Summary of relevant INCAR tags

This section contains a summary of all the INCAR tags that are currently implemented for performing monopole, dipole and quadrupole corrections using VASP. Please see the relevant pages of the respective tags for more detailed information.

Dimensionality of the system Does the system have net charge? Does the system have a net dipole moment? Relevant INCAR tags for monopole/dipole corrections
Any No No None
3D Yes No NELECT, LMONO, EPSILON
3D No Yes DIPOL, IDIPOL, EPSILON
3D Yes Yes NELECT, DIPOL, IDIPOL, EPSILON
2D Yes No NELECT
2D No Yes IDIPOL, LDIPOL, DIPOL
2D Yes Yes NELECT
1D Yes No NELECT
1D No Yes Not implemented
1D Yes Yes Not implemented
0D Yes No NELECT, LMONO, LDIPOL
0D No Yes LDIPOL
0D Yes Yes NELECT, LMONO, LDIPOL


Tip: If an external electrostatic field is desired for slab, or molecular calculations, see EFIELD

Current limitations

For the current implementation, there are several restrictions; please read carefully:

  • Charged systems:
Quadrupole corrections are only correct for cubic supercells (this means that the calculated 1/L3 corrections are wrong for charged supercells if the supercell is non-cubic).

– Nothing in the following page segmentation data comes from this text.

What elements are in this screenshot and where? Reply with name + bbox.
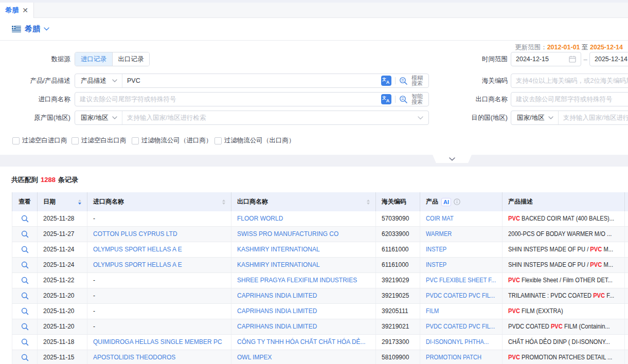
translate-icon[interactable]: 文A bbox=[381, 94, 391, 104]
fuzzy-search-label[interactable]: 模糊搜索 bbox=[411, 75, 424, 86]
view-cell bbox=[12, 304, 38, 319]
product-input[interactable]: PVC bbox=[122, 77, 381, 84]
product-link[interactable]: COIR MAT bbox=[426, 215, 454, 222]
description-cell: PVC Flexible Sheet / Film OTHER DET... bbox=[503, 273, 625, 288]
filter-checkbox-3[interactable]: 过滤物流公司（出口商） bbox=[214, 136, 295, 145]
checkbox-box[interactable] bbox=[214, 137, 222, 144]
origin-country-chevron-down-icon[interactable] bbox=[418, 116, 428, 120]
product-link[interactable]: FILM bbox=[426, 307, 439, 315]
view-search-icon[interactable] bbox=[21, 338, 29, 346]
column-header-exporter[interactable]: 出口商名称 bbox=[231, 192, 376, 211]
product-link[interactable]: PVDC COATED PVC FIL... bbox=[426, 323, 495, 330]
importer-cell: - bbox=[87, 288, 231, 303]
exporter-link[interactable]: CAPRIHANS INDIA LIMITED bbox=[237, 323, 317, 330]
svg-text:文: 文 bbox=[382, 96, 386, 100]
importer-cell: COTTON PLUS CYPRUS LTD bbox=[87, 227, 231, 242]
smart-search-label[interactable]: 智能搜索 bbox=[411, 94, 424, 105]
tab-close-icon[interactable]: ✕ bbox=[22, 7, 28, 14]
view-search-icon[interactable] bbox=[21, 230, 29, 238]
hs-code-cell: 29173300 bbox=[376, 335, 420, 350]
filter-checkbox-2[interactable]: 过滤物流公司（进口商） bbox=[132, 136, 212, 145]
exporter-link[interactable]: KASHMIRY INTERNATIONAL bbox=[237, 246, 320, 253]
country-chevron-down-icon[interactable] bbox=[44, 27, 49, 31]
product-cell: FILM bbox=[420, 304, 503, 319]
segment-export-records[interactable]: 出口记录 bbox=[112, 52, 149, 66]
view-search-icon[interactable] bbox=[21, 307, 29, 315]
exporter-link[interactable]: SWISS PRO MANUFACTURING CO bbox=[237, 230, 338, 238]
product-link[interactable]: INSTEP bbox=[426, 261, 446, 268]
exporter-input[interactable]: 建议去除公司尾部字符或特殊符号 bbox=[511, 92, 628, 106]
column-header-importer[interactable]: 进口商名称 bbox=[87, 192, 231, 211]
view-search-icon[interactable] bbox=[21, 323, 29, 331]
segment-import-records[interactable]: 进口记录 bbox=[75, 52, 112, 66]
update-range-end: 2025-12-14 bbox=[590, 44, 623, 51]
collapse-toggle[interactable] bbox=[433, 155, 472, 163]
exporter-link[interactable]: OWL IMPEX bbox=[237, 354, 272, 361]
exporter-link[interactable]: CÔNG TY TNHH HÓA CHẤT CHẤT HÓA DẺ... bbox=[237, 338, 366, 345]
country-title[interactable]: 希腊 bbox=[25, 24, 40, 34]
table-row: 2025-11-24OLYMPUS SPORT HELLAS A EKASHMI… bbox=[12, 258, 628, 273]
filter-checkbox-1[interactable]: 过滤空白出口商 bbox=[71, 136, 127, 145]
view-search-icon[interactable] bbox=[21, 277, 29, 284]
results-table: 查看日期进口商名称出口商名称海关编码产品AI产品描述 2025-11-28-FL… bbox=[12, 192, 628, 364]
smart-search-icon[interactable] bbox=[399, 95, 408, 104]
tab-bar: 希腊 ✕ bbox=[0, 3, 628, 18]
extra-cell bbox=[625, 319, 628, 334]
date-cell: 2025-11-27 bbox=[38, 227, 87, 242]
hs-code-cell: 39219029 bbox=[376, 273, 420, 288]
extra-cell bbox=[625, 288, 628, 303]
exporter-link[interactable]: CAPRIHANS INDIA LIMITED bbox=[237, 307, 317, 315]
product-link[interactable]: PVDC COATED PVC FIL... bbox=[426, 292, 495, 299]
date-end-input[interactable]: 2025-12-14 bbox=[589, 52, 628, 66]
sort-carets-importer[interactable] bbox=[219, 199, 225, 205]
column-header-date[interactable]: 日期 bbox=[38, 192, 87, 211]
fuzzy-search-icon[interactable] bbox=[399, 77, 408, 85]
sort-carets-date[interactable] bbox=[75, 199, 81, 205]
exporter-link[interactable]: SHREE PRAGYA FLEXIFILM INDUSTRIES bbox=[237, 277, 357, 284]
sort-carets-exporter[interactable] bbox=[364, 199, 370, 205]
info-circle-icon[interactable] bbox=[454, 198, 460, 205]
origin-country-select[interactable]: 国家/地区 bbox=[75, 111, 122, 124]
exporter-cell: SWISS PRO MANUFACTURING CO bbox=[231, 227, 376, 242]
exporter-link[interactable]: CAPRIHANS INDIA LIMITED bbox=[237, 292, 317, 299]
tab-greece[interactable]: 希腊 ✕ bbox=[0, 3, 34, 18]
product-type-select[interactable]: 产品描述 bbox=[75, 74, 122, 87]
collapse-chevron-down-icon bbox=[449, 157, 455, 161]
view-search-icon[interactable] bbox=[21, 246, 29, 253]
view-search-icon[interactable] bbox=[21, 215, 29, 223]
importer-link[interactable]: OLYMPUS SPORT HELLAS A E bbox=[93, 246, 182, 253]
importer-link[interactable]: APOSTOLIDIS THEODOROS bbox=[93, 354, 175, 361]
product-link[interactable]: INSTEP bbox=[426, 246, 446, 253]
filter-checkbox-0[interactable]: 过滤空白进口商 bbox=[12, 136, 67, 145]
date-start-input[interactable]: 2024-12-15 bbox=[511, 52, 581, 66]
checkbox-label: 过滤空白出口商 bbox=[81, 136, 127, 145]
checkbox-box[interactable] bbox=[132, 137, 139, 144]
hs-code-cell: 39205111 bbox=[376, 304, 420, 319]
exporter-link[interactable]: KASHMIRY INTERNATIONAL bbox=[237, 261, 320, 268]
dest-country-input[interactable]: 支持输入国家/地区进行检索 bbox=[559, 114, 628, 122]
product-link[interactable]: PVC FLEXIBLE SHEET F... bbox=[426, 277, 496, 284]
importer-link[interactable]: QUIMIDROGA HELLAS SINGLE MEMBER PC bbox=[93, 338, 222, 345]
checkbox-box[interactable] bbox=[12, 137, 20, 144]
hs-code-input[interactable]: 支持4位以上海关编码，或2位海关编码加 bbox=[511, 74, 628, 88]
product-link[interactable]: WARMER bbox=[426, 230, 452, 238]
checkbox-box[interactable] bbox=[71, 137, 79, 144]
view-search-icon[interactable] bbox=[21, 292, 29, 300]
origin-country-input[interactable]: 支持输入国家/地区进行检索 bbox=[122, 114, 418, 122]
view-search-icon[interactable] bbox=[21, 354, 29, 361]
product-link[interactable]: DI-ISONONYL PHTHA... bbox=[426, 338, 489, 345]
exporter-link[interactable]: FLOOR WORLD bbox=[237, 215, 283, 222]
results-panel: 共匹配到1288条记录 查看日期进口商名称出口商名称海关编码产品AI产品描述 2… bbox=[0, 167, 628, 364]
importer-input[interactable]: 建议去除公司尾部字符或特殊符号 文A 智能搜索 bbox=[75, 92, 429, 106]
product-link[interactable]: PROMOTION PATCH bbox=[426, 354, 481, 361]
importer-link[interactable]: COTTON PLUS CYPRUS LTD bbox=[93, 230, 177, 238]
exporter-cell: CAPRIHANS INDIA LIMITED bbox=[231, 304, 376, 319]
importer-cell: - bbox=[87, 304, 231, 319]
translate-icon[interactable]: 文A bbox=[381, 76, 391, 86]
view-search-icon[interactable] bbox=[21, 261, 29, 269]
view-cell bbox=[12, 350, 38, 364]
dest-country-select[interactable]: 国家/地区 bbox=[511, 111, 559, 124]
calendar-icon bbox=[569, 56, 581, 63]
importer-cell: OLYMPUS SPORT HELLAS A E bbox=[87, 242, 231, 257]
importer-link[interactable]: OLYMPUS SPORT HELLAS A E bbox=[93, 261, 182, 268]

In addition, we have found empirically that for charged systems with excess electrons (NELECT>NELECTneutral) more reliable results can be obtained if the energy after correction of the linear error (1/L) is plotted against 1/L3 to extrapolate results manually for L→∞. This is due to the uncertainties in extracting the quadrupole moment of systems with excess electrons.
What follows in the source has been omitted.